Es geht nicht darum, daß der Hund unbedingt beschäftigt sein will, sondern daß die meisten Hunde ihrem Wesen entsprechend Einsamkeit nicht gut gertragen, weil sie sich ohne Rudel ausgeliefert fühlen. Zwei oder mehr Hunde kann man normalerweise problemlos auch länger alleine lassen, bei einem einzeln gehaltenen Hund kommt es drauf an: Manche ertragen 8 Stunden Einsamkeit ohne Probleme (Aber das ist eher die AUsnahme.), andere ertragen es nicht und versuchen, durch Bellen, Kauen usw. ihren psychischen Streß abzubauen. Diese Hunde leiden ganz offensichtlich.

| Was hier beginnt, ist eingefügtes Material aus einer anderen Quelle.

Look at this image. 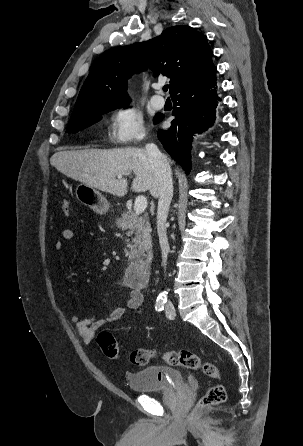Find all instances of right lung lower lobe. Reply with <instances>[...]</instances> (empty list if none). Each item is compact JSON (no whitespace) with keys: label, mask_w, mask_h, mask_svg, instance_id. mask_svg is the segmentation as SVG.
<instances>
[{"label":"right lung lower lobe","mask_w":303,"mask_h":446,"mask_svg":"<svg viewBox=\"0 0 303 446\" xmlns=\"http://www.w3.org/2000/svg\"><path fill=\"white\" fill-rule=\"evenodd\" d=\"M216 75L175 92L172 115L175 119L168 130H159L158 139L165 150L188 174L191 169L190 149L194 133L202 132L215 121L216 107L221 101L218 96ZM178 106V107H176ZM159 115L156 122L163 119Z\"/></svg>","instance_id":"right-lung-lower-lobe-1"}]
</instances>
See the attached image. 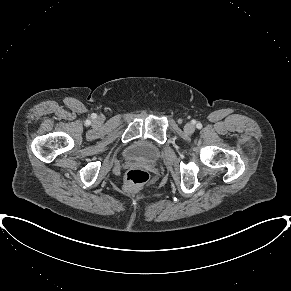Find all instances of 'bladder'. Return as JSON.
<instances>
[{
  "label": "bladder",
  "mask_w": 291,
  "mask_h": 291,
  "mask_svg": "<svg viewBox=\"0 0 291 291\" xmlns=\"http://www.w3.org/2000/svg\"><path fill=\"white\" fill-rule=\"evenodd\" d=\"M125 155L131 159L152 162L159 158L160 148L151 140L138 139L127 147Z\"/></svg>",
  "instance_id": "obj_1"
}]
</instances>
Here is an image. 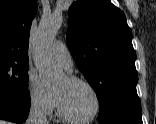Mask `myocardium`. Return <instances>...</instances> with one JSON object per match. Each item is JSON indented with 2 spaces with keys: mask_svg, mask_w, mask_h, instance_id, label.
Wrapping results in <instances>:
<instances>
[{
  "mask_svg": "<svg viewBox=\"0 0 156 124\" xmlns=\"http://www.w3.org/2000/svg\"><path fill=\"white\" fill-rule=\"evenodd\" d=\"M66 79L71 83H78L86 86L89 90L93 93L95 100H96V109L95 111L88 117H76L72 115L64 106L59 94L54 91L55 97V104L57 108V112L61 118L66 121L73 122V123H88L95 120L102 112L103 102L100 93L98 92L97 88L88 80L78 77L75 75L67 74Z\"/></svg>",
  "mask_w": 156,
  "mask_h": 124,
  "instance_id": "myocardium-1",
  "label": "myocardium"
}]
</instances>
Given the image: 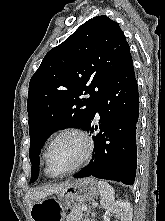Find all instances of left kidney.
Listing matches in <instances>:
<instances>
[{
    "mask_svg": "<svg viewBox=\"0 0 165 221\" xmlns=\"http://www.w3.org/2000/svg\"><path fill=\"white\" fill-rule=\"evenodd\" d=\"M115 214V217L120 221H132V206L128 201H116L104 214V221H110V218ZM117 221V220H116Z\"/></svg>",
    "mask_w": 165,
    "mask_h": 221,
    "instance_id": "1",
    "label": "left kidney"
}]
</instances>
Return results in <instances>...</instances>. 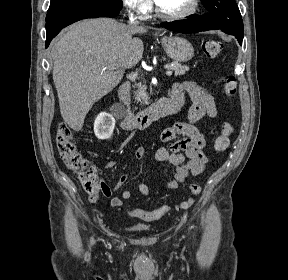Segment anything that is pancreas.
Returning <instances> with one entry per match:
<instances>
[{
  "label": "pancreas",
  "mask_w": 288,
  "mask_h": 280,
  "mask_svg": "<svg viewBox=\"0 0 288 280\" xmlns=\"http://www.w3.org/2000/svg\"><path fill=\"white\" fill-rule=\"evenodd\" d=\"M167 67H169L171 70L175 72V76H180L186 73V71L189 70V67L186 65H181L178 62H172L171 64H167ZM137 90L135 91V99L137 102L145 103L147 104L148 102V95L146 93L147 87L145 85H142L141 83H138L137 85Z\"/></svg>",
  "instance_id": "obj_1"
}]
</instances>
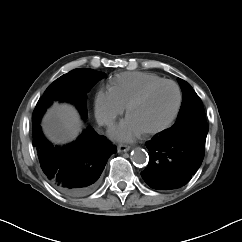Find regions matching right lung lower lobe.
I'll use <instances>...</instances> for the list:
<instances>
[{
  "label": "right lung lower lobe",
  "instance_id": "right-lung-lower-lobe-1",
  "mask_svg": "<svg viewBox=\"0 0 242 242\" xmlns=\"http://www.w3.org/2000/svg\"><path fill=\"white\" fill-rule=\"evenodd\" d=\"M32 126L33 146L49 182L70 196L93 191L108 158L117 151L115 146L90 126L75 142L55 146L42 134L40 121Z\"/></svg>",
  "mask_w": 242,
  "mask_h": 242
}]
</instances>
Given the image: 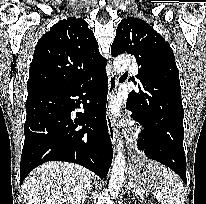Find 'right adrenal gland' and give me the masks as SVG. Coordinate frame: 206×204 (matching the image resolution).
<instances>
[{"mask_svg": "<svg viewBox=\"0 0 206 204\" xmlns=\"http://www.w3.org/2000/svg\"><path fill=\"white\" fill-rule=\"evenodd\" d=\"M91 190H92V186H90V187L88 188L87 195L90 194ZM87 197H88V196H87ZM85 199H86V197H85ZM85 199L83 200V203H82V204H84Z\"/></svg>", "mask_w": 206, "mask_h": 204, "instance_id": "2a0ac1e0", "label": "right adrenal gland"}]
</instances>
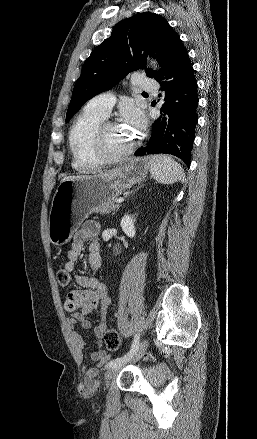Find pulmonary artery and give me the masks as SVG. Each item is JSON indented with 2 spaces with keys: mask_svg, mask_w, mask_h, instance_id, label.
<instances>
[{
  "mask_svg": "<svg viewBox=\"0 0 257 439\" xmlns=\"http://www.w3.org/2000/svg\"><path fill=\"white\" fill-rule=\"evenodd\" d=\"M133 83L143 92L156 95L158 92V85L152 78L144 74H137L133 77ZM115 103V97L111 92H104L98 94L88 101L85 108L95 111L103 116H108Z\"/></svg>",
  "mask_w": 257,
  "mask_h": 439,
  "instance_id": "obj_1",
  "label": "pulmonary artery"
}]
</instances>
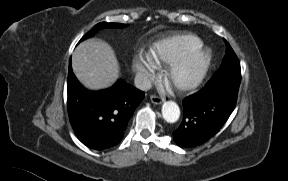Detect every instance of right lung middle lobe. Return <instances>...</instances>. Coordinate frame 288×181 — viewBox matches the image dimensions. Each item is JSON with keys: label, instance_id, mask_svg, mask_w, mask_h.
Wrapping results in <instances>:
<instances>
[{"label": "right lung middle lobe", "instance_id": "1", "mask_svg": "<svg viewBox=\"0 0 288 181\" xmlns=\"http://www.w3.org/2000/svg\"><path fill=\"white\" fill-rule=\"evenodd\" d=\"M125 26H126L125 24L102 22V23L95 25L93 27V29L91 31H89L85 36H83L80 41L93 36L98 30H100L102 28H108V27L120 28V27H125Z\"/></svg>", "mask_w": 288, "mask_h": 181}]
</instances>
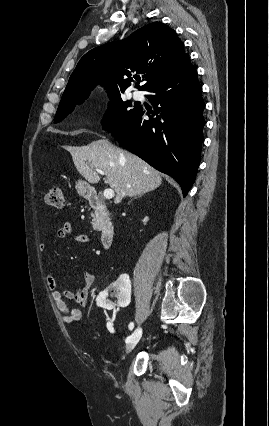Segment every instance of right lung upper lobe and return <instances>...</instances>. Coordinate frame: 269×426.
<instances>
[{
  "label": "right lung upper lobe",
  "mask_w": 269,
  "mask_h": 426,
  "mask_svg": "<svg viewBox=\"0 0 269 426\" xmlns=\"http://www.w3.org/2000/svg\"><path fill=\"white\" fill-rule=\"evenodd\" d=\"M191 66L176 32L160 22L150 23L130 37L106 43L87 52L73 71L63 98L89 96L96 84L109 95L123 93L133 81L132 73H144L139 90L173 78Z\"/></svg>",
  "instance_id": "obj_1"
}]
</instances>
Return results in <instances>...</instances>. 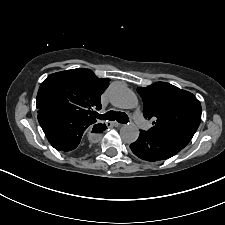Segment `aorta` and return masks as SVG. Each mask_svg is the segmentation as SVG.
Masks as SVG:
<instances>
[{
	"mask_svg": "<svg viewBox=\"0 0 225 225\" xmlns=\"http://www.w3.org/2000/svg\"><path fill=\"white\" fill-rule=\"evenodd\" d=\"M110 101L112 105L121 109H133L138 106V99L135 93L126 86H116L111 90ZM139 128L128 123L121 127L120 135L125 143H133L139 137Z\"/></svg>",
	"mask_w": 225,
	"mask_h": 225,
	"instance_id": "obj_1",
	"label": "aorta"
}]
</instances>
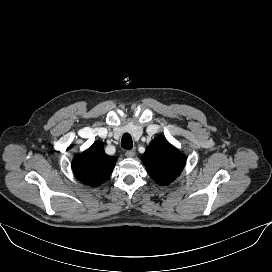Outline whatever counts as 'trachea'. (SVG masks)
<instances>
[{
    "label": "trachea",
    "instance_id": "1",
    "mask_svg": "<svg viewBox=\"0 0 272 272\" xmlns=\"http://www.w3.org/2000/svg\"><path fill=\"white\" fill-rule=\"evenodd\" d=\"M121 146L124 149L130 150L133 147V142H132V137L130 134L125 133L122 136V140H121Z\"/></svg>",
    "mask_w": 272,
    "mask_h": 272
}]
</instances>
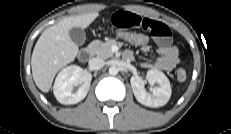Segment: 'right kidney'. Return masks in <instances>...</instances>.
<instances>
[{"label":"right kidney","mask_w":231,"mask_h":134,"mask_svg":"<svg viewBox=\"0 0 231 134\" xmlns=\"http://www.w3.org/2000/svg\"><path fill=\"white\" fill-rule=\"evenodd\" d=\"M92 76L76 65L63 68L55 79L53 92L58 102L65 105L83 100L90 88ZM80 85L76 92L74 87Z\"/></svg>","instance_id":"right-kidney-1"}]
</instances>
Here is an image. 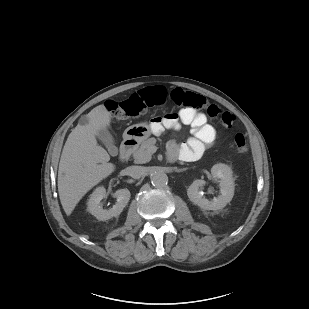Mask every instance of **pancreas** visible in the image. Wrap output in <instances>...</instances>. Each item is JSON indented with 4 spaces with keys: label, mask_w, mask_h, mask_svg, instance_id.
Masks as SVG:
<instances>
[{
    "label": "pancreas",
    "mask_w": 309,
    "mask_h": 309,
    "mask_svg": "<svg viewBox=\"0 0 309 309\" xmlns=\"http://www.w3.org/2000/svg\"><path fill=\"white\" fill-rule=\"evenodd\" d=\"M155 143L156 139L154 137L143 141L139 149L133 152L134 162L136 164L149 162L152 157L151 147H153Z\"/></svg>",
    "instance_id": "1"
}]
</instances>
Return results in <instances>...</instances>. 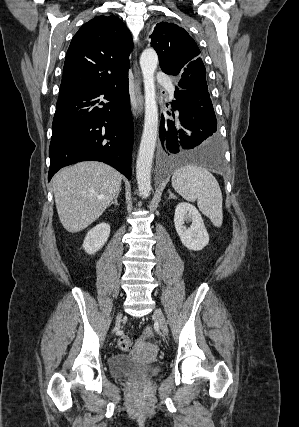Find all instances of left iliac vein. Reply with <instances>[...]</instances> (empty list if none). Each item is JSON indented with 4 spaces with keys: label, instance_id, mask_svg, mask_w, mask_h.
I'll return each instance as SVG.
<instances>
[{
    "label": "left iliac vein",
    "instance_id": "1",
    "mask_svg": "<svg viewBox=\"0 0 299 427\" xmlns=\"http://www.w3.org/2000/svg\"><path fill=\"white\" fill-rule=\"evenodd\" d=\"M154 316L159 323V326H160L162 333L165 336H167L168 335V325H167L166 319L164 317V314L162 313V311L160 309L156 308L154 310Z\"/></svg>",
    "mask_w": 299,
    "mask_h": 427
}]
</instances>
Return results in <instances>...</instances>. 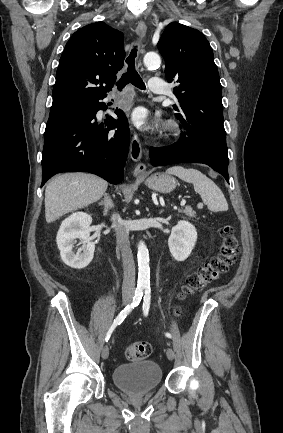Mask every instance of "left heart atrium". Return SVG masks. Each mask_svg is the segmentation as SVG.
<instances>
[{"mask_svg": "<svg viewBox=\"0 0 283 433\" xmlns=\"http://www.w3.org/2000/svg\"><path fill=\"white\" fill-rule=\"evenodd\" d=\"M133 123L143 132H152L157 127L156 124L151 123L146 116L143 108H136L132 113Z\"/></svg>", "mask_w": 283, "mask_h": 433, "instance_id": "left-heart-atrium-1", "label": "left heart atrium"}]
</instances>
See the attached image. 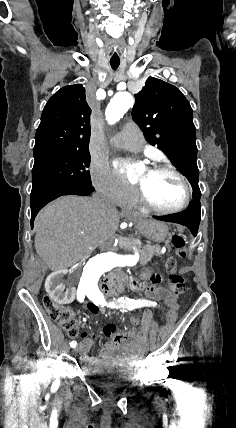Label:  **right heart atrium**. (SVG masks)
Segmentation results:
<instances>
[{"instance_id":"d8ad5b80","label":"right heart atrium","mask_w":236,"mask_h":428,"mask_svg":"<svg viewBox=\"0 0 236 428\" xmlns=\"http://www.w3.org/2000/svg\"><path fill=\"white\" fill-rule=\"evenodd\" d=\"M90 180L93 188L112 206H123L134 197L135 191L118 179L106 162L96 161L91 166Z\"/></svg>"}]
</instances>
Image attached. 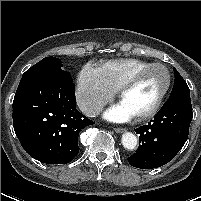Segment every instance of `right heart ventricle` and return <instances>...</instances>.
I'll return each mask as SVG.
<instances>
[{"instance_id":"right-heart-ventricle-1","label":"right heart ventricle","mask_w":201,"mask_h":201,"mask_svg":"<svg viewBox=\"0 0 201 201\" xmlns=\"http://www.w3.org/2000/svg\"><path fill=\"white\" fill-rule=\"evenodd\" d=\"M152 63L135 58L110 60L98 68L104 82L114 91H118L122 83L134 73Z\"/></svg>"}]
</instances>
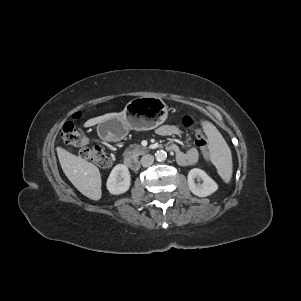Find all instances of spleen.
I'll return each mask as SVG.
<instances>
[{
    "instance_id": "spleen-1",
    "label": "spleen",
    "mask_w": 301,
    "mask_h": 301,
    "mask_svg": "<svg viewBox=\"0 0 301 301\" xmlns=\"http://www.w3.org/2000/svg\"><path fill=\"white\" fill-rule=\"evenodd\" d=\"M202 126L210 140L211 161L216 166L223 181L229 183L232 177L231 150L212 123L203 121Z\"/></svg>"
}]
</instances>
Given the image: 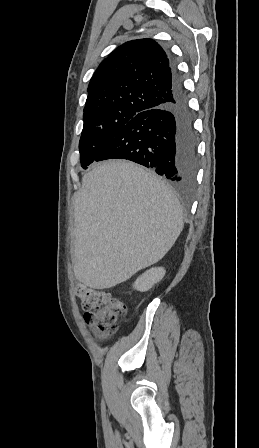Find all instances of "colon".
I'll list each match as a JSON object with an SVG mask.
<instances>
[{
    "label": "colon",
    "mask_w": 259,
    "mask_h": 448,
    "mask_svg": "<svg viewBox=\"0 0 259 448\" xmlns=\"http://www.w3.org/2000/svg\"><path fill=\"white\" fill-rule=\"evenodd\" d=\"M84 320L102 336L114 334L118 328V318L125 316L127 307L123 301L110 292L82 286L77 290Z\"/></svg>",
    "instance_id": "obj_1"
}]
</instances>
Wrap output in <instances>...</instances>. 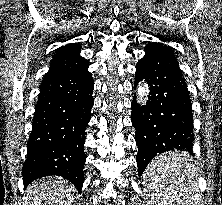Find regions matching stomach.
Segmentation results:
<instances>
[{
    "label": "stomach",
    "instance_id": "obj_1",
    "mask_svg": "<svg viewBox=\"0 0 222 205\" xmlns=\"http://www.w3.org/2000/svg\"><path fill=\"white\" fill-rule=\"evenodd\" d=\"M171 154H179V152H172Z\"/></svg>",
    "mask_w": 222,
    "mask_h": 205
}]
</instances>
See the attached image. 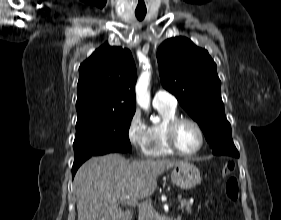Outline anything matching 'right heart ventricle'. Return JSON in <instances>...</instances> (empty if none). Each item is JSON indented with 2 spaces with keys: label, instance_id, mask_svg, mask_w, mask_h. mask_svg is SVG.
<instances>
[{
  "label": "right heart ventricle",
  "instance_id": "e07e8e85",
  "mask_svg": "<svg viewBox=\"0 0 281 220\" xmlns=\"http://www.w3.org/2000/svg\"><path fill=\"white\" fill-rule=\"evenodd\" d=\"M161 115V122L148 127V142L144 153L150 157H165L173 155L174 152L168 147L165 139V128L167 123L177 117L175 108L156 107Z\"/></svg>",
  "mask_w": 281,
  "mask_h": 220
}]
</instances>
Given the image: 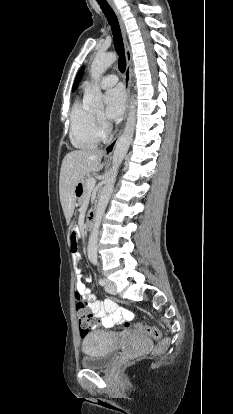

Ich persönlich halte es für verantwortungslos, wenn sich jemand einen einzelnen Hund "anschafft", obwohl er von vornherein weiß, daß er das Tier berufsbedingt täglich einen Arbeitstag lang alleine lassen muß. Ich habe auch gelesen, daß es bei Dir, Alex, anders aussieht, aber ich finde, man sollte das Alleinelassen von Hunden auch nicht verharmlosen.

Liebe Grüße senden
suki und maxi

15. Juni 1999 09:25

Hallo Alex,

ich bin Veterinärmedizinstudent und nebenbei auch bei der Beratung für Haustierhaltung beschäftigt und finde deine Aussagen sehr gefährlich. Sowohl im Praxisbetrieb, als auch in der Beratung bin ich immer wieder mit den verschiedensten Fällen von alleinegelassenen Hunden konfrontiert. Diese Tiere setzen auch gesundheitlichen Gefahren aus, je länger sie alleine sind, umso mehr suchen sie selbst nach einer Beschäftigung und dies kann auch darin bestehen, ein Regal im Vorzimmer auszuräumen und sich mit Gegenständen zu verletzen, ein Kabel "aufzuessen" etc. Es hat wenig Sinn, alle Möglichkeiten aufzuzählen, vor allem, weil es den Rahmen sprengen würde. Doch auch psychische Beeinträchtigungen sind die Regel. Jeder Mensch, der sich ernsthaft mit Verhaltensforschung auseinandergesetzt hat, weiss, dass der Hund ein Rudeltier ist. Ohne Ausnahme! Wenn mehrere Hunde 8 Stunden täglich alleine gelassen werden, ist ihre Beziehung zum sogenannten Rudelführer zu hinterfragen, wahrscheinlicher ist viel mehr, daß einer der beiden Hunde der "Alpha" ist, das könnte man an der Aktivität der Vierbeiner während der Zeit, die sie alleine verbringen müssen, herausstellen. Wenn hingegen der Mensch Rudelführer ist, dann sind 8 Stunden nicht artgerecht. Punktum. Ihr könnt euch noch so viel rechtfertigen, kein Tierarzt, kein Verhaltensforscher wird sagen, dass ihr artgerecht handelt.
Besonders bei Welpen, die von frühester Zeit an alleine gelassen werden, kommen die Verhaltensstörungen nicht sofort, sondern meistens bei Anlassfall, das heisst, entweder im erwachsenen Alter zwischen 2 und 4 Jahren, oder wenn durch ein Angstmoment (Gewitter, ungewöhnliche Geräusche, etc.) die Sicherheit des Rudels gesucht und nicht gefunden wird. Viele Leute freuen sich über die vermeintliche Ruhe ihres Hundes und wissen nicht, dass es sich um Apathie, bzw. "tot stellen" handelt.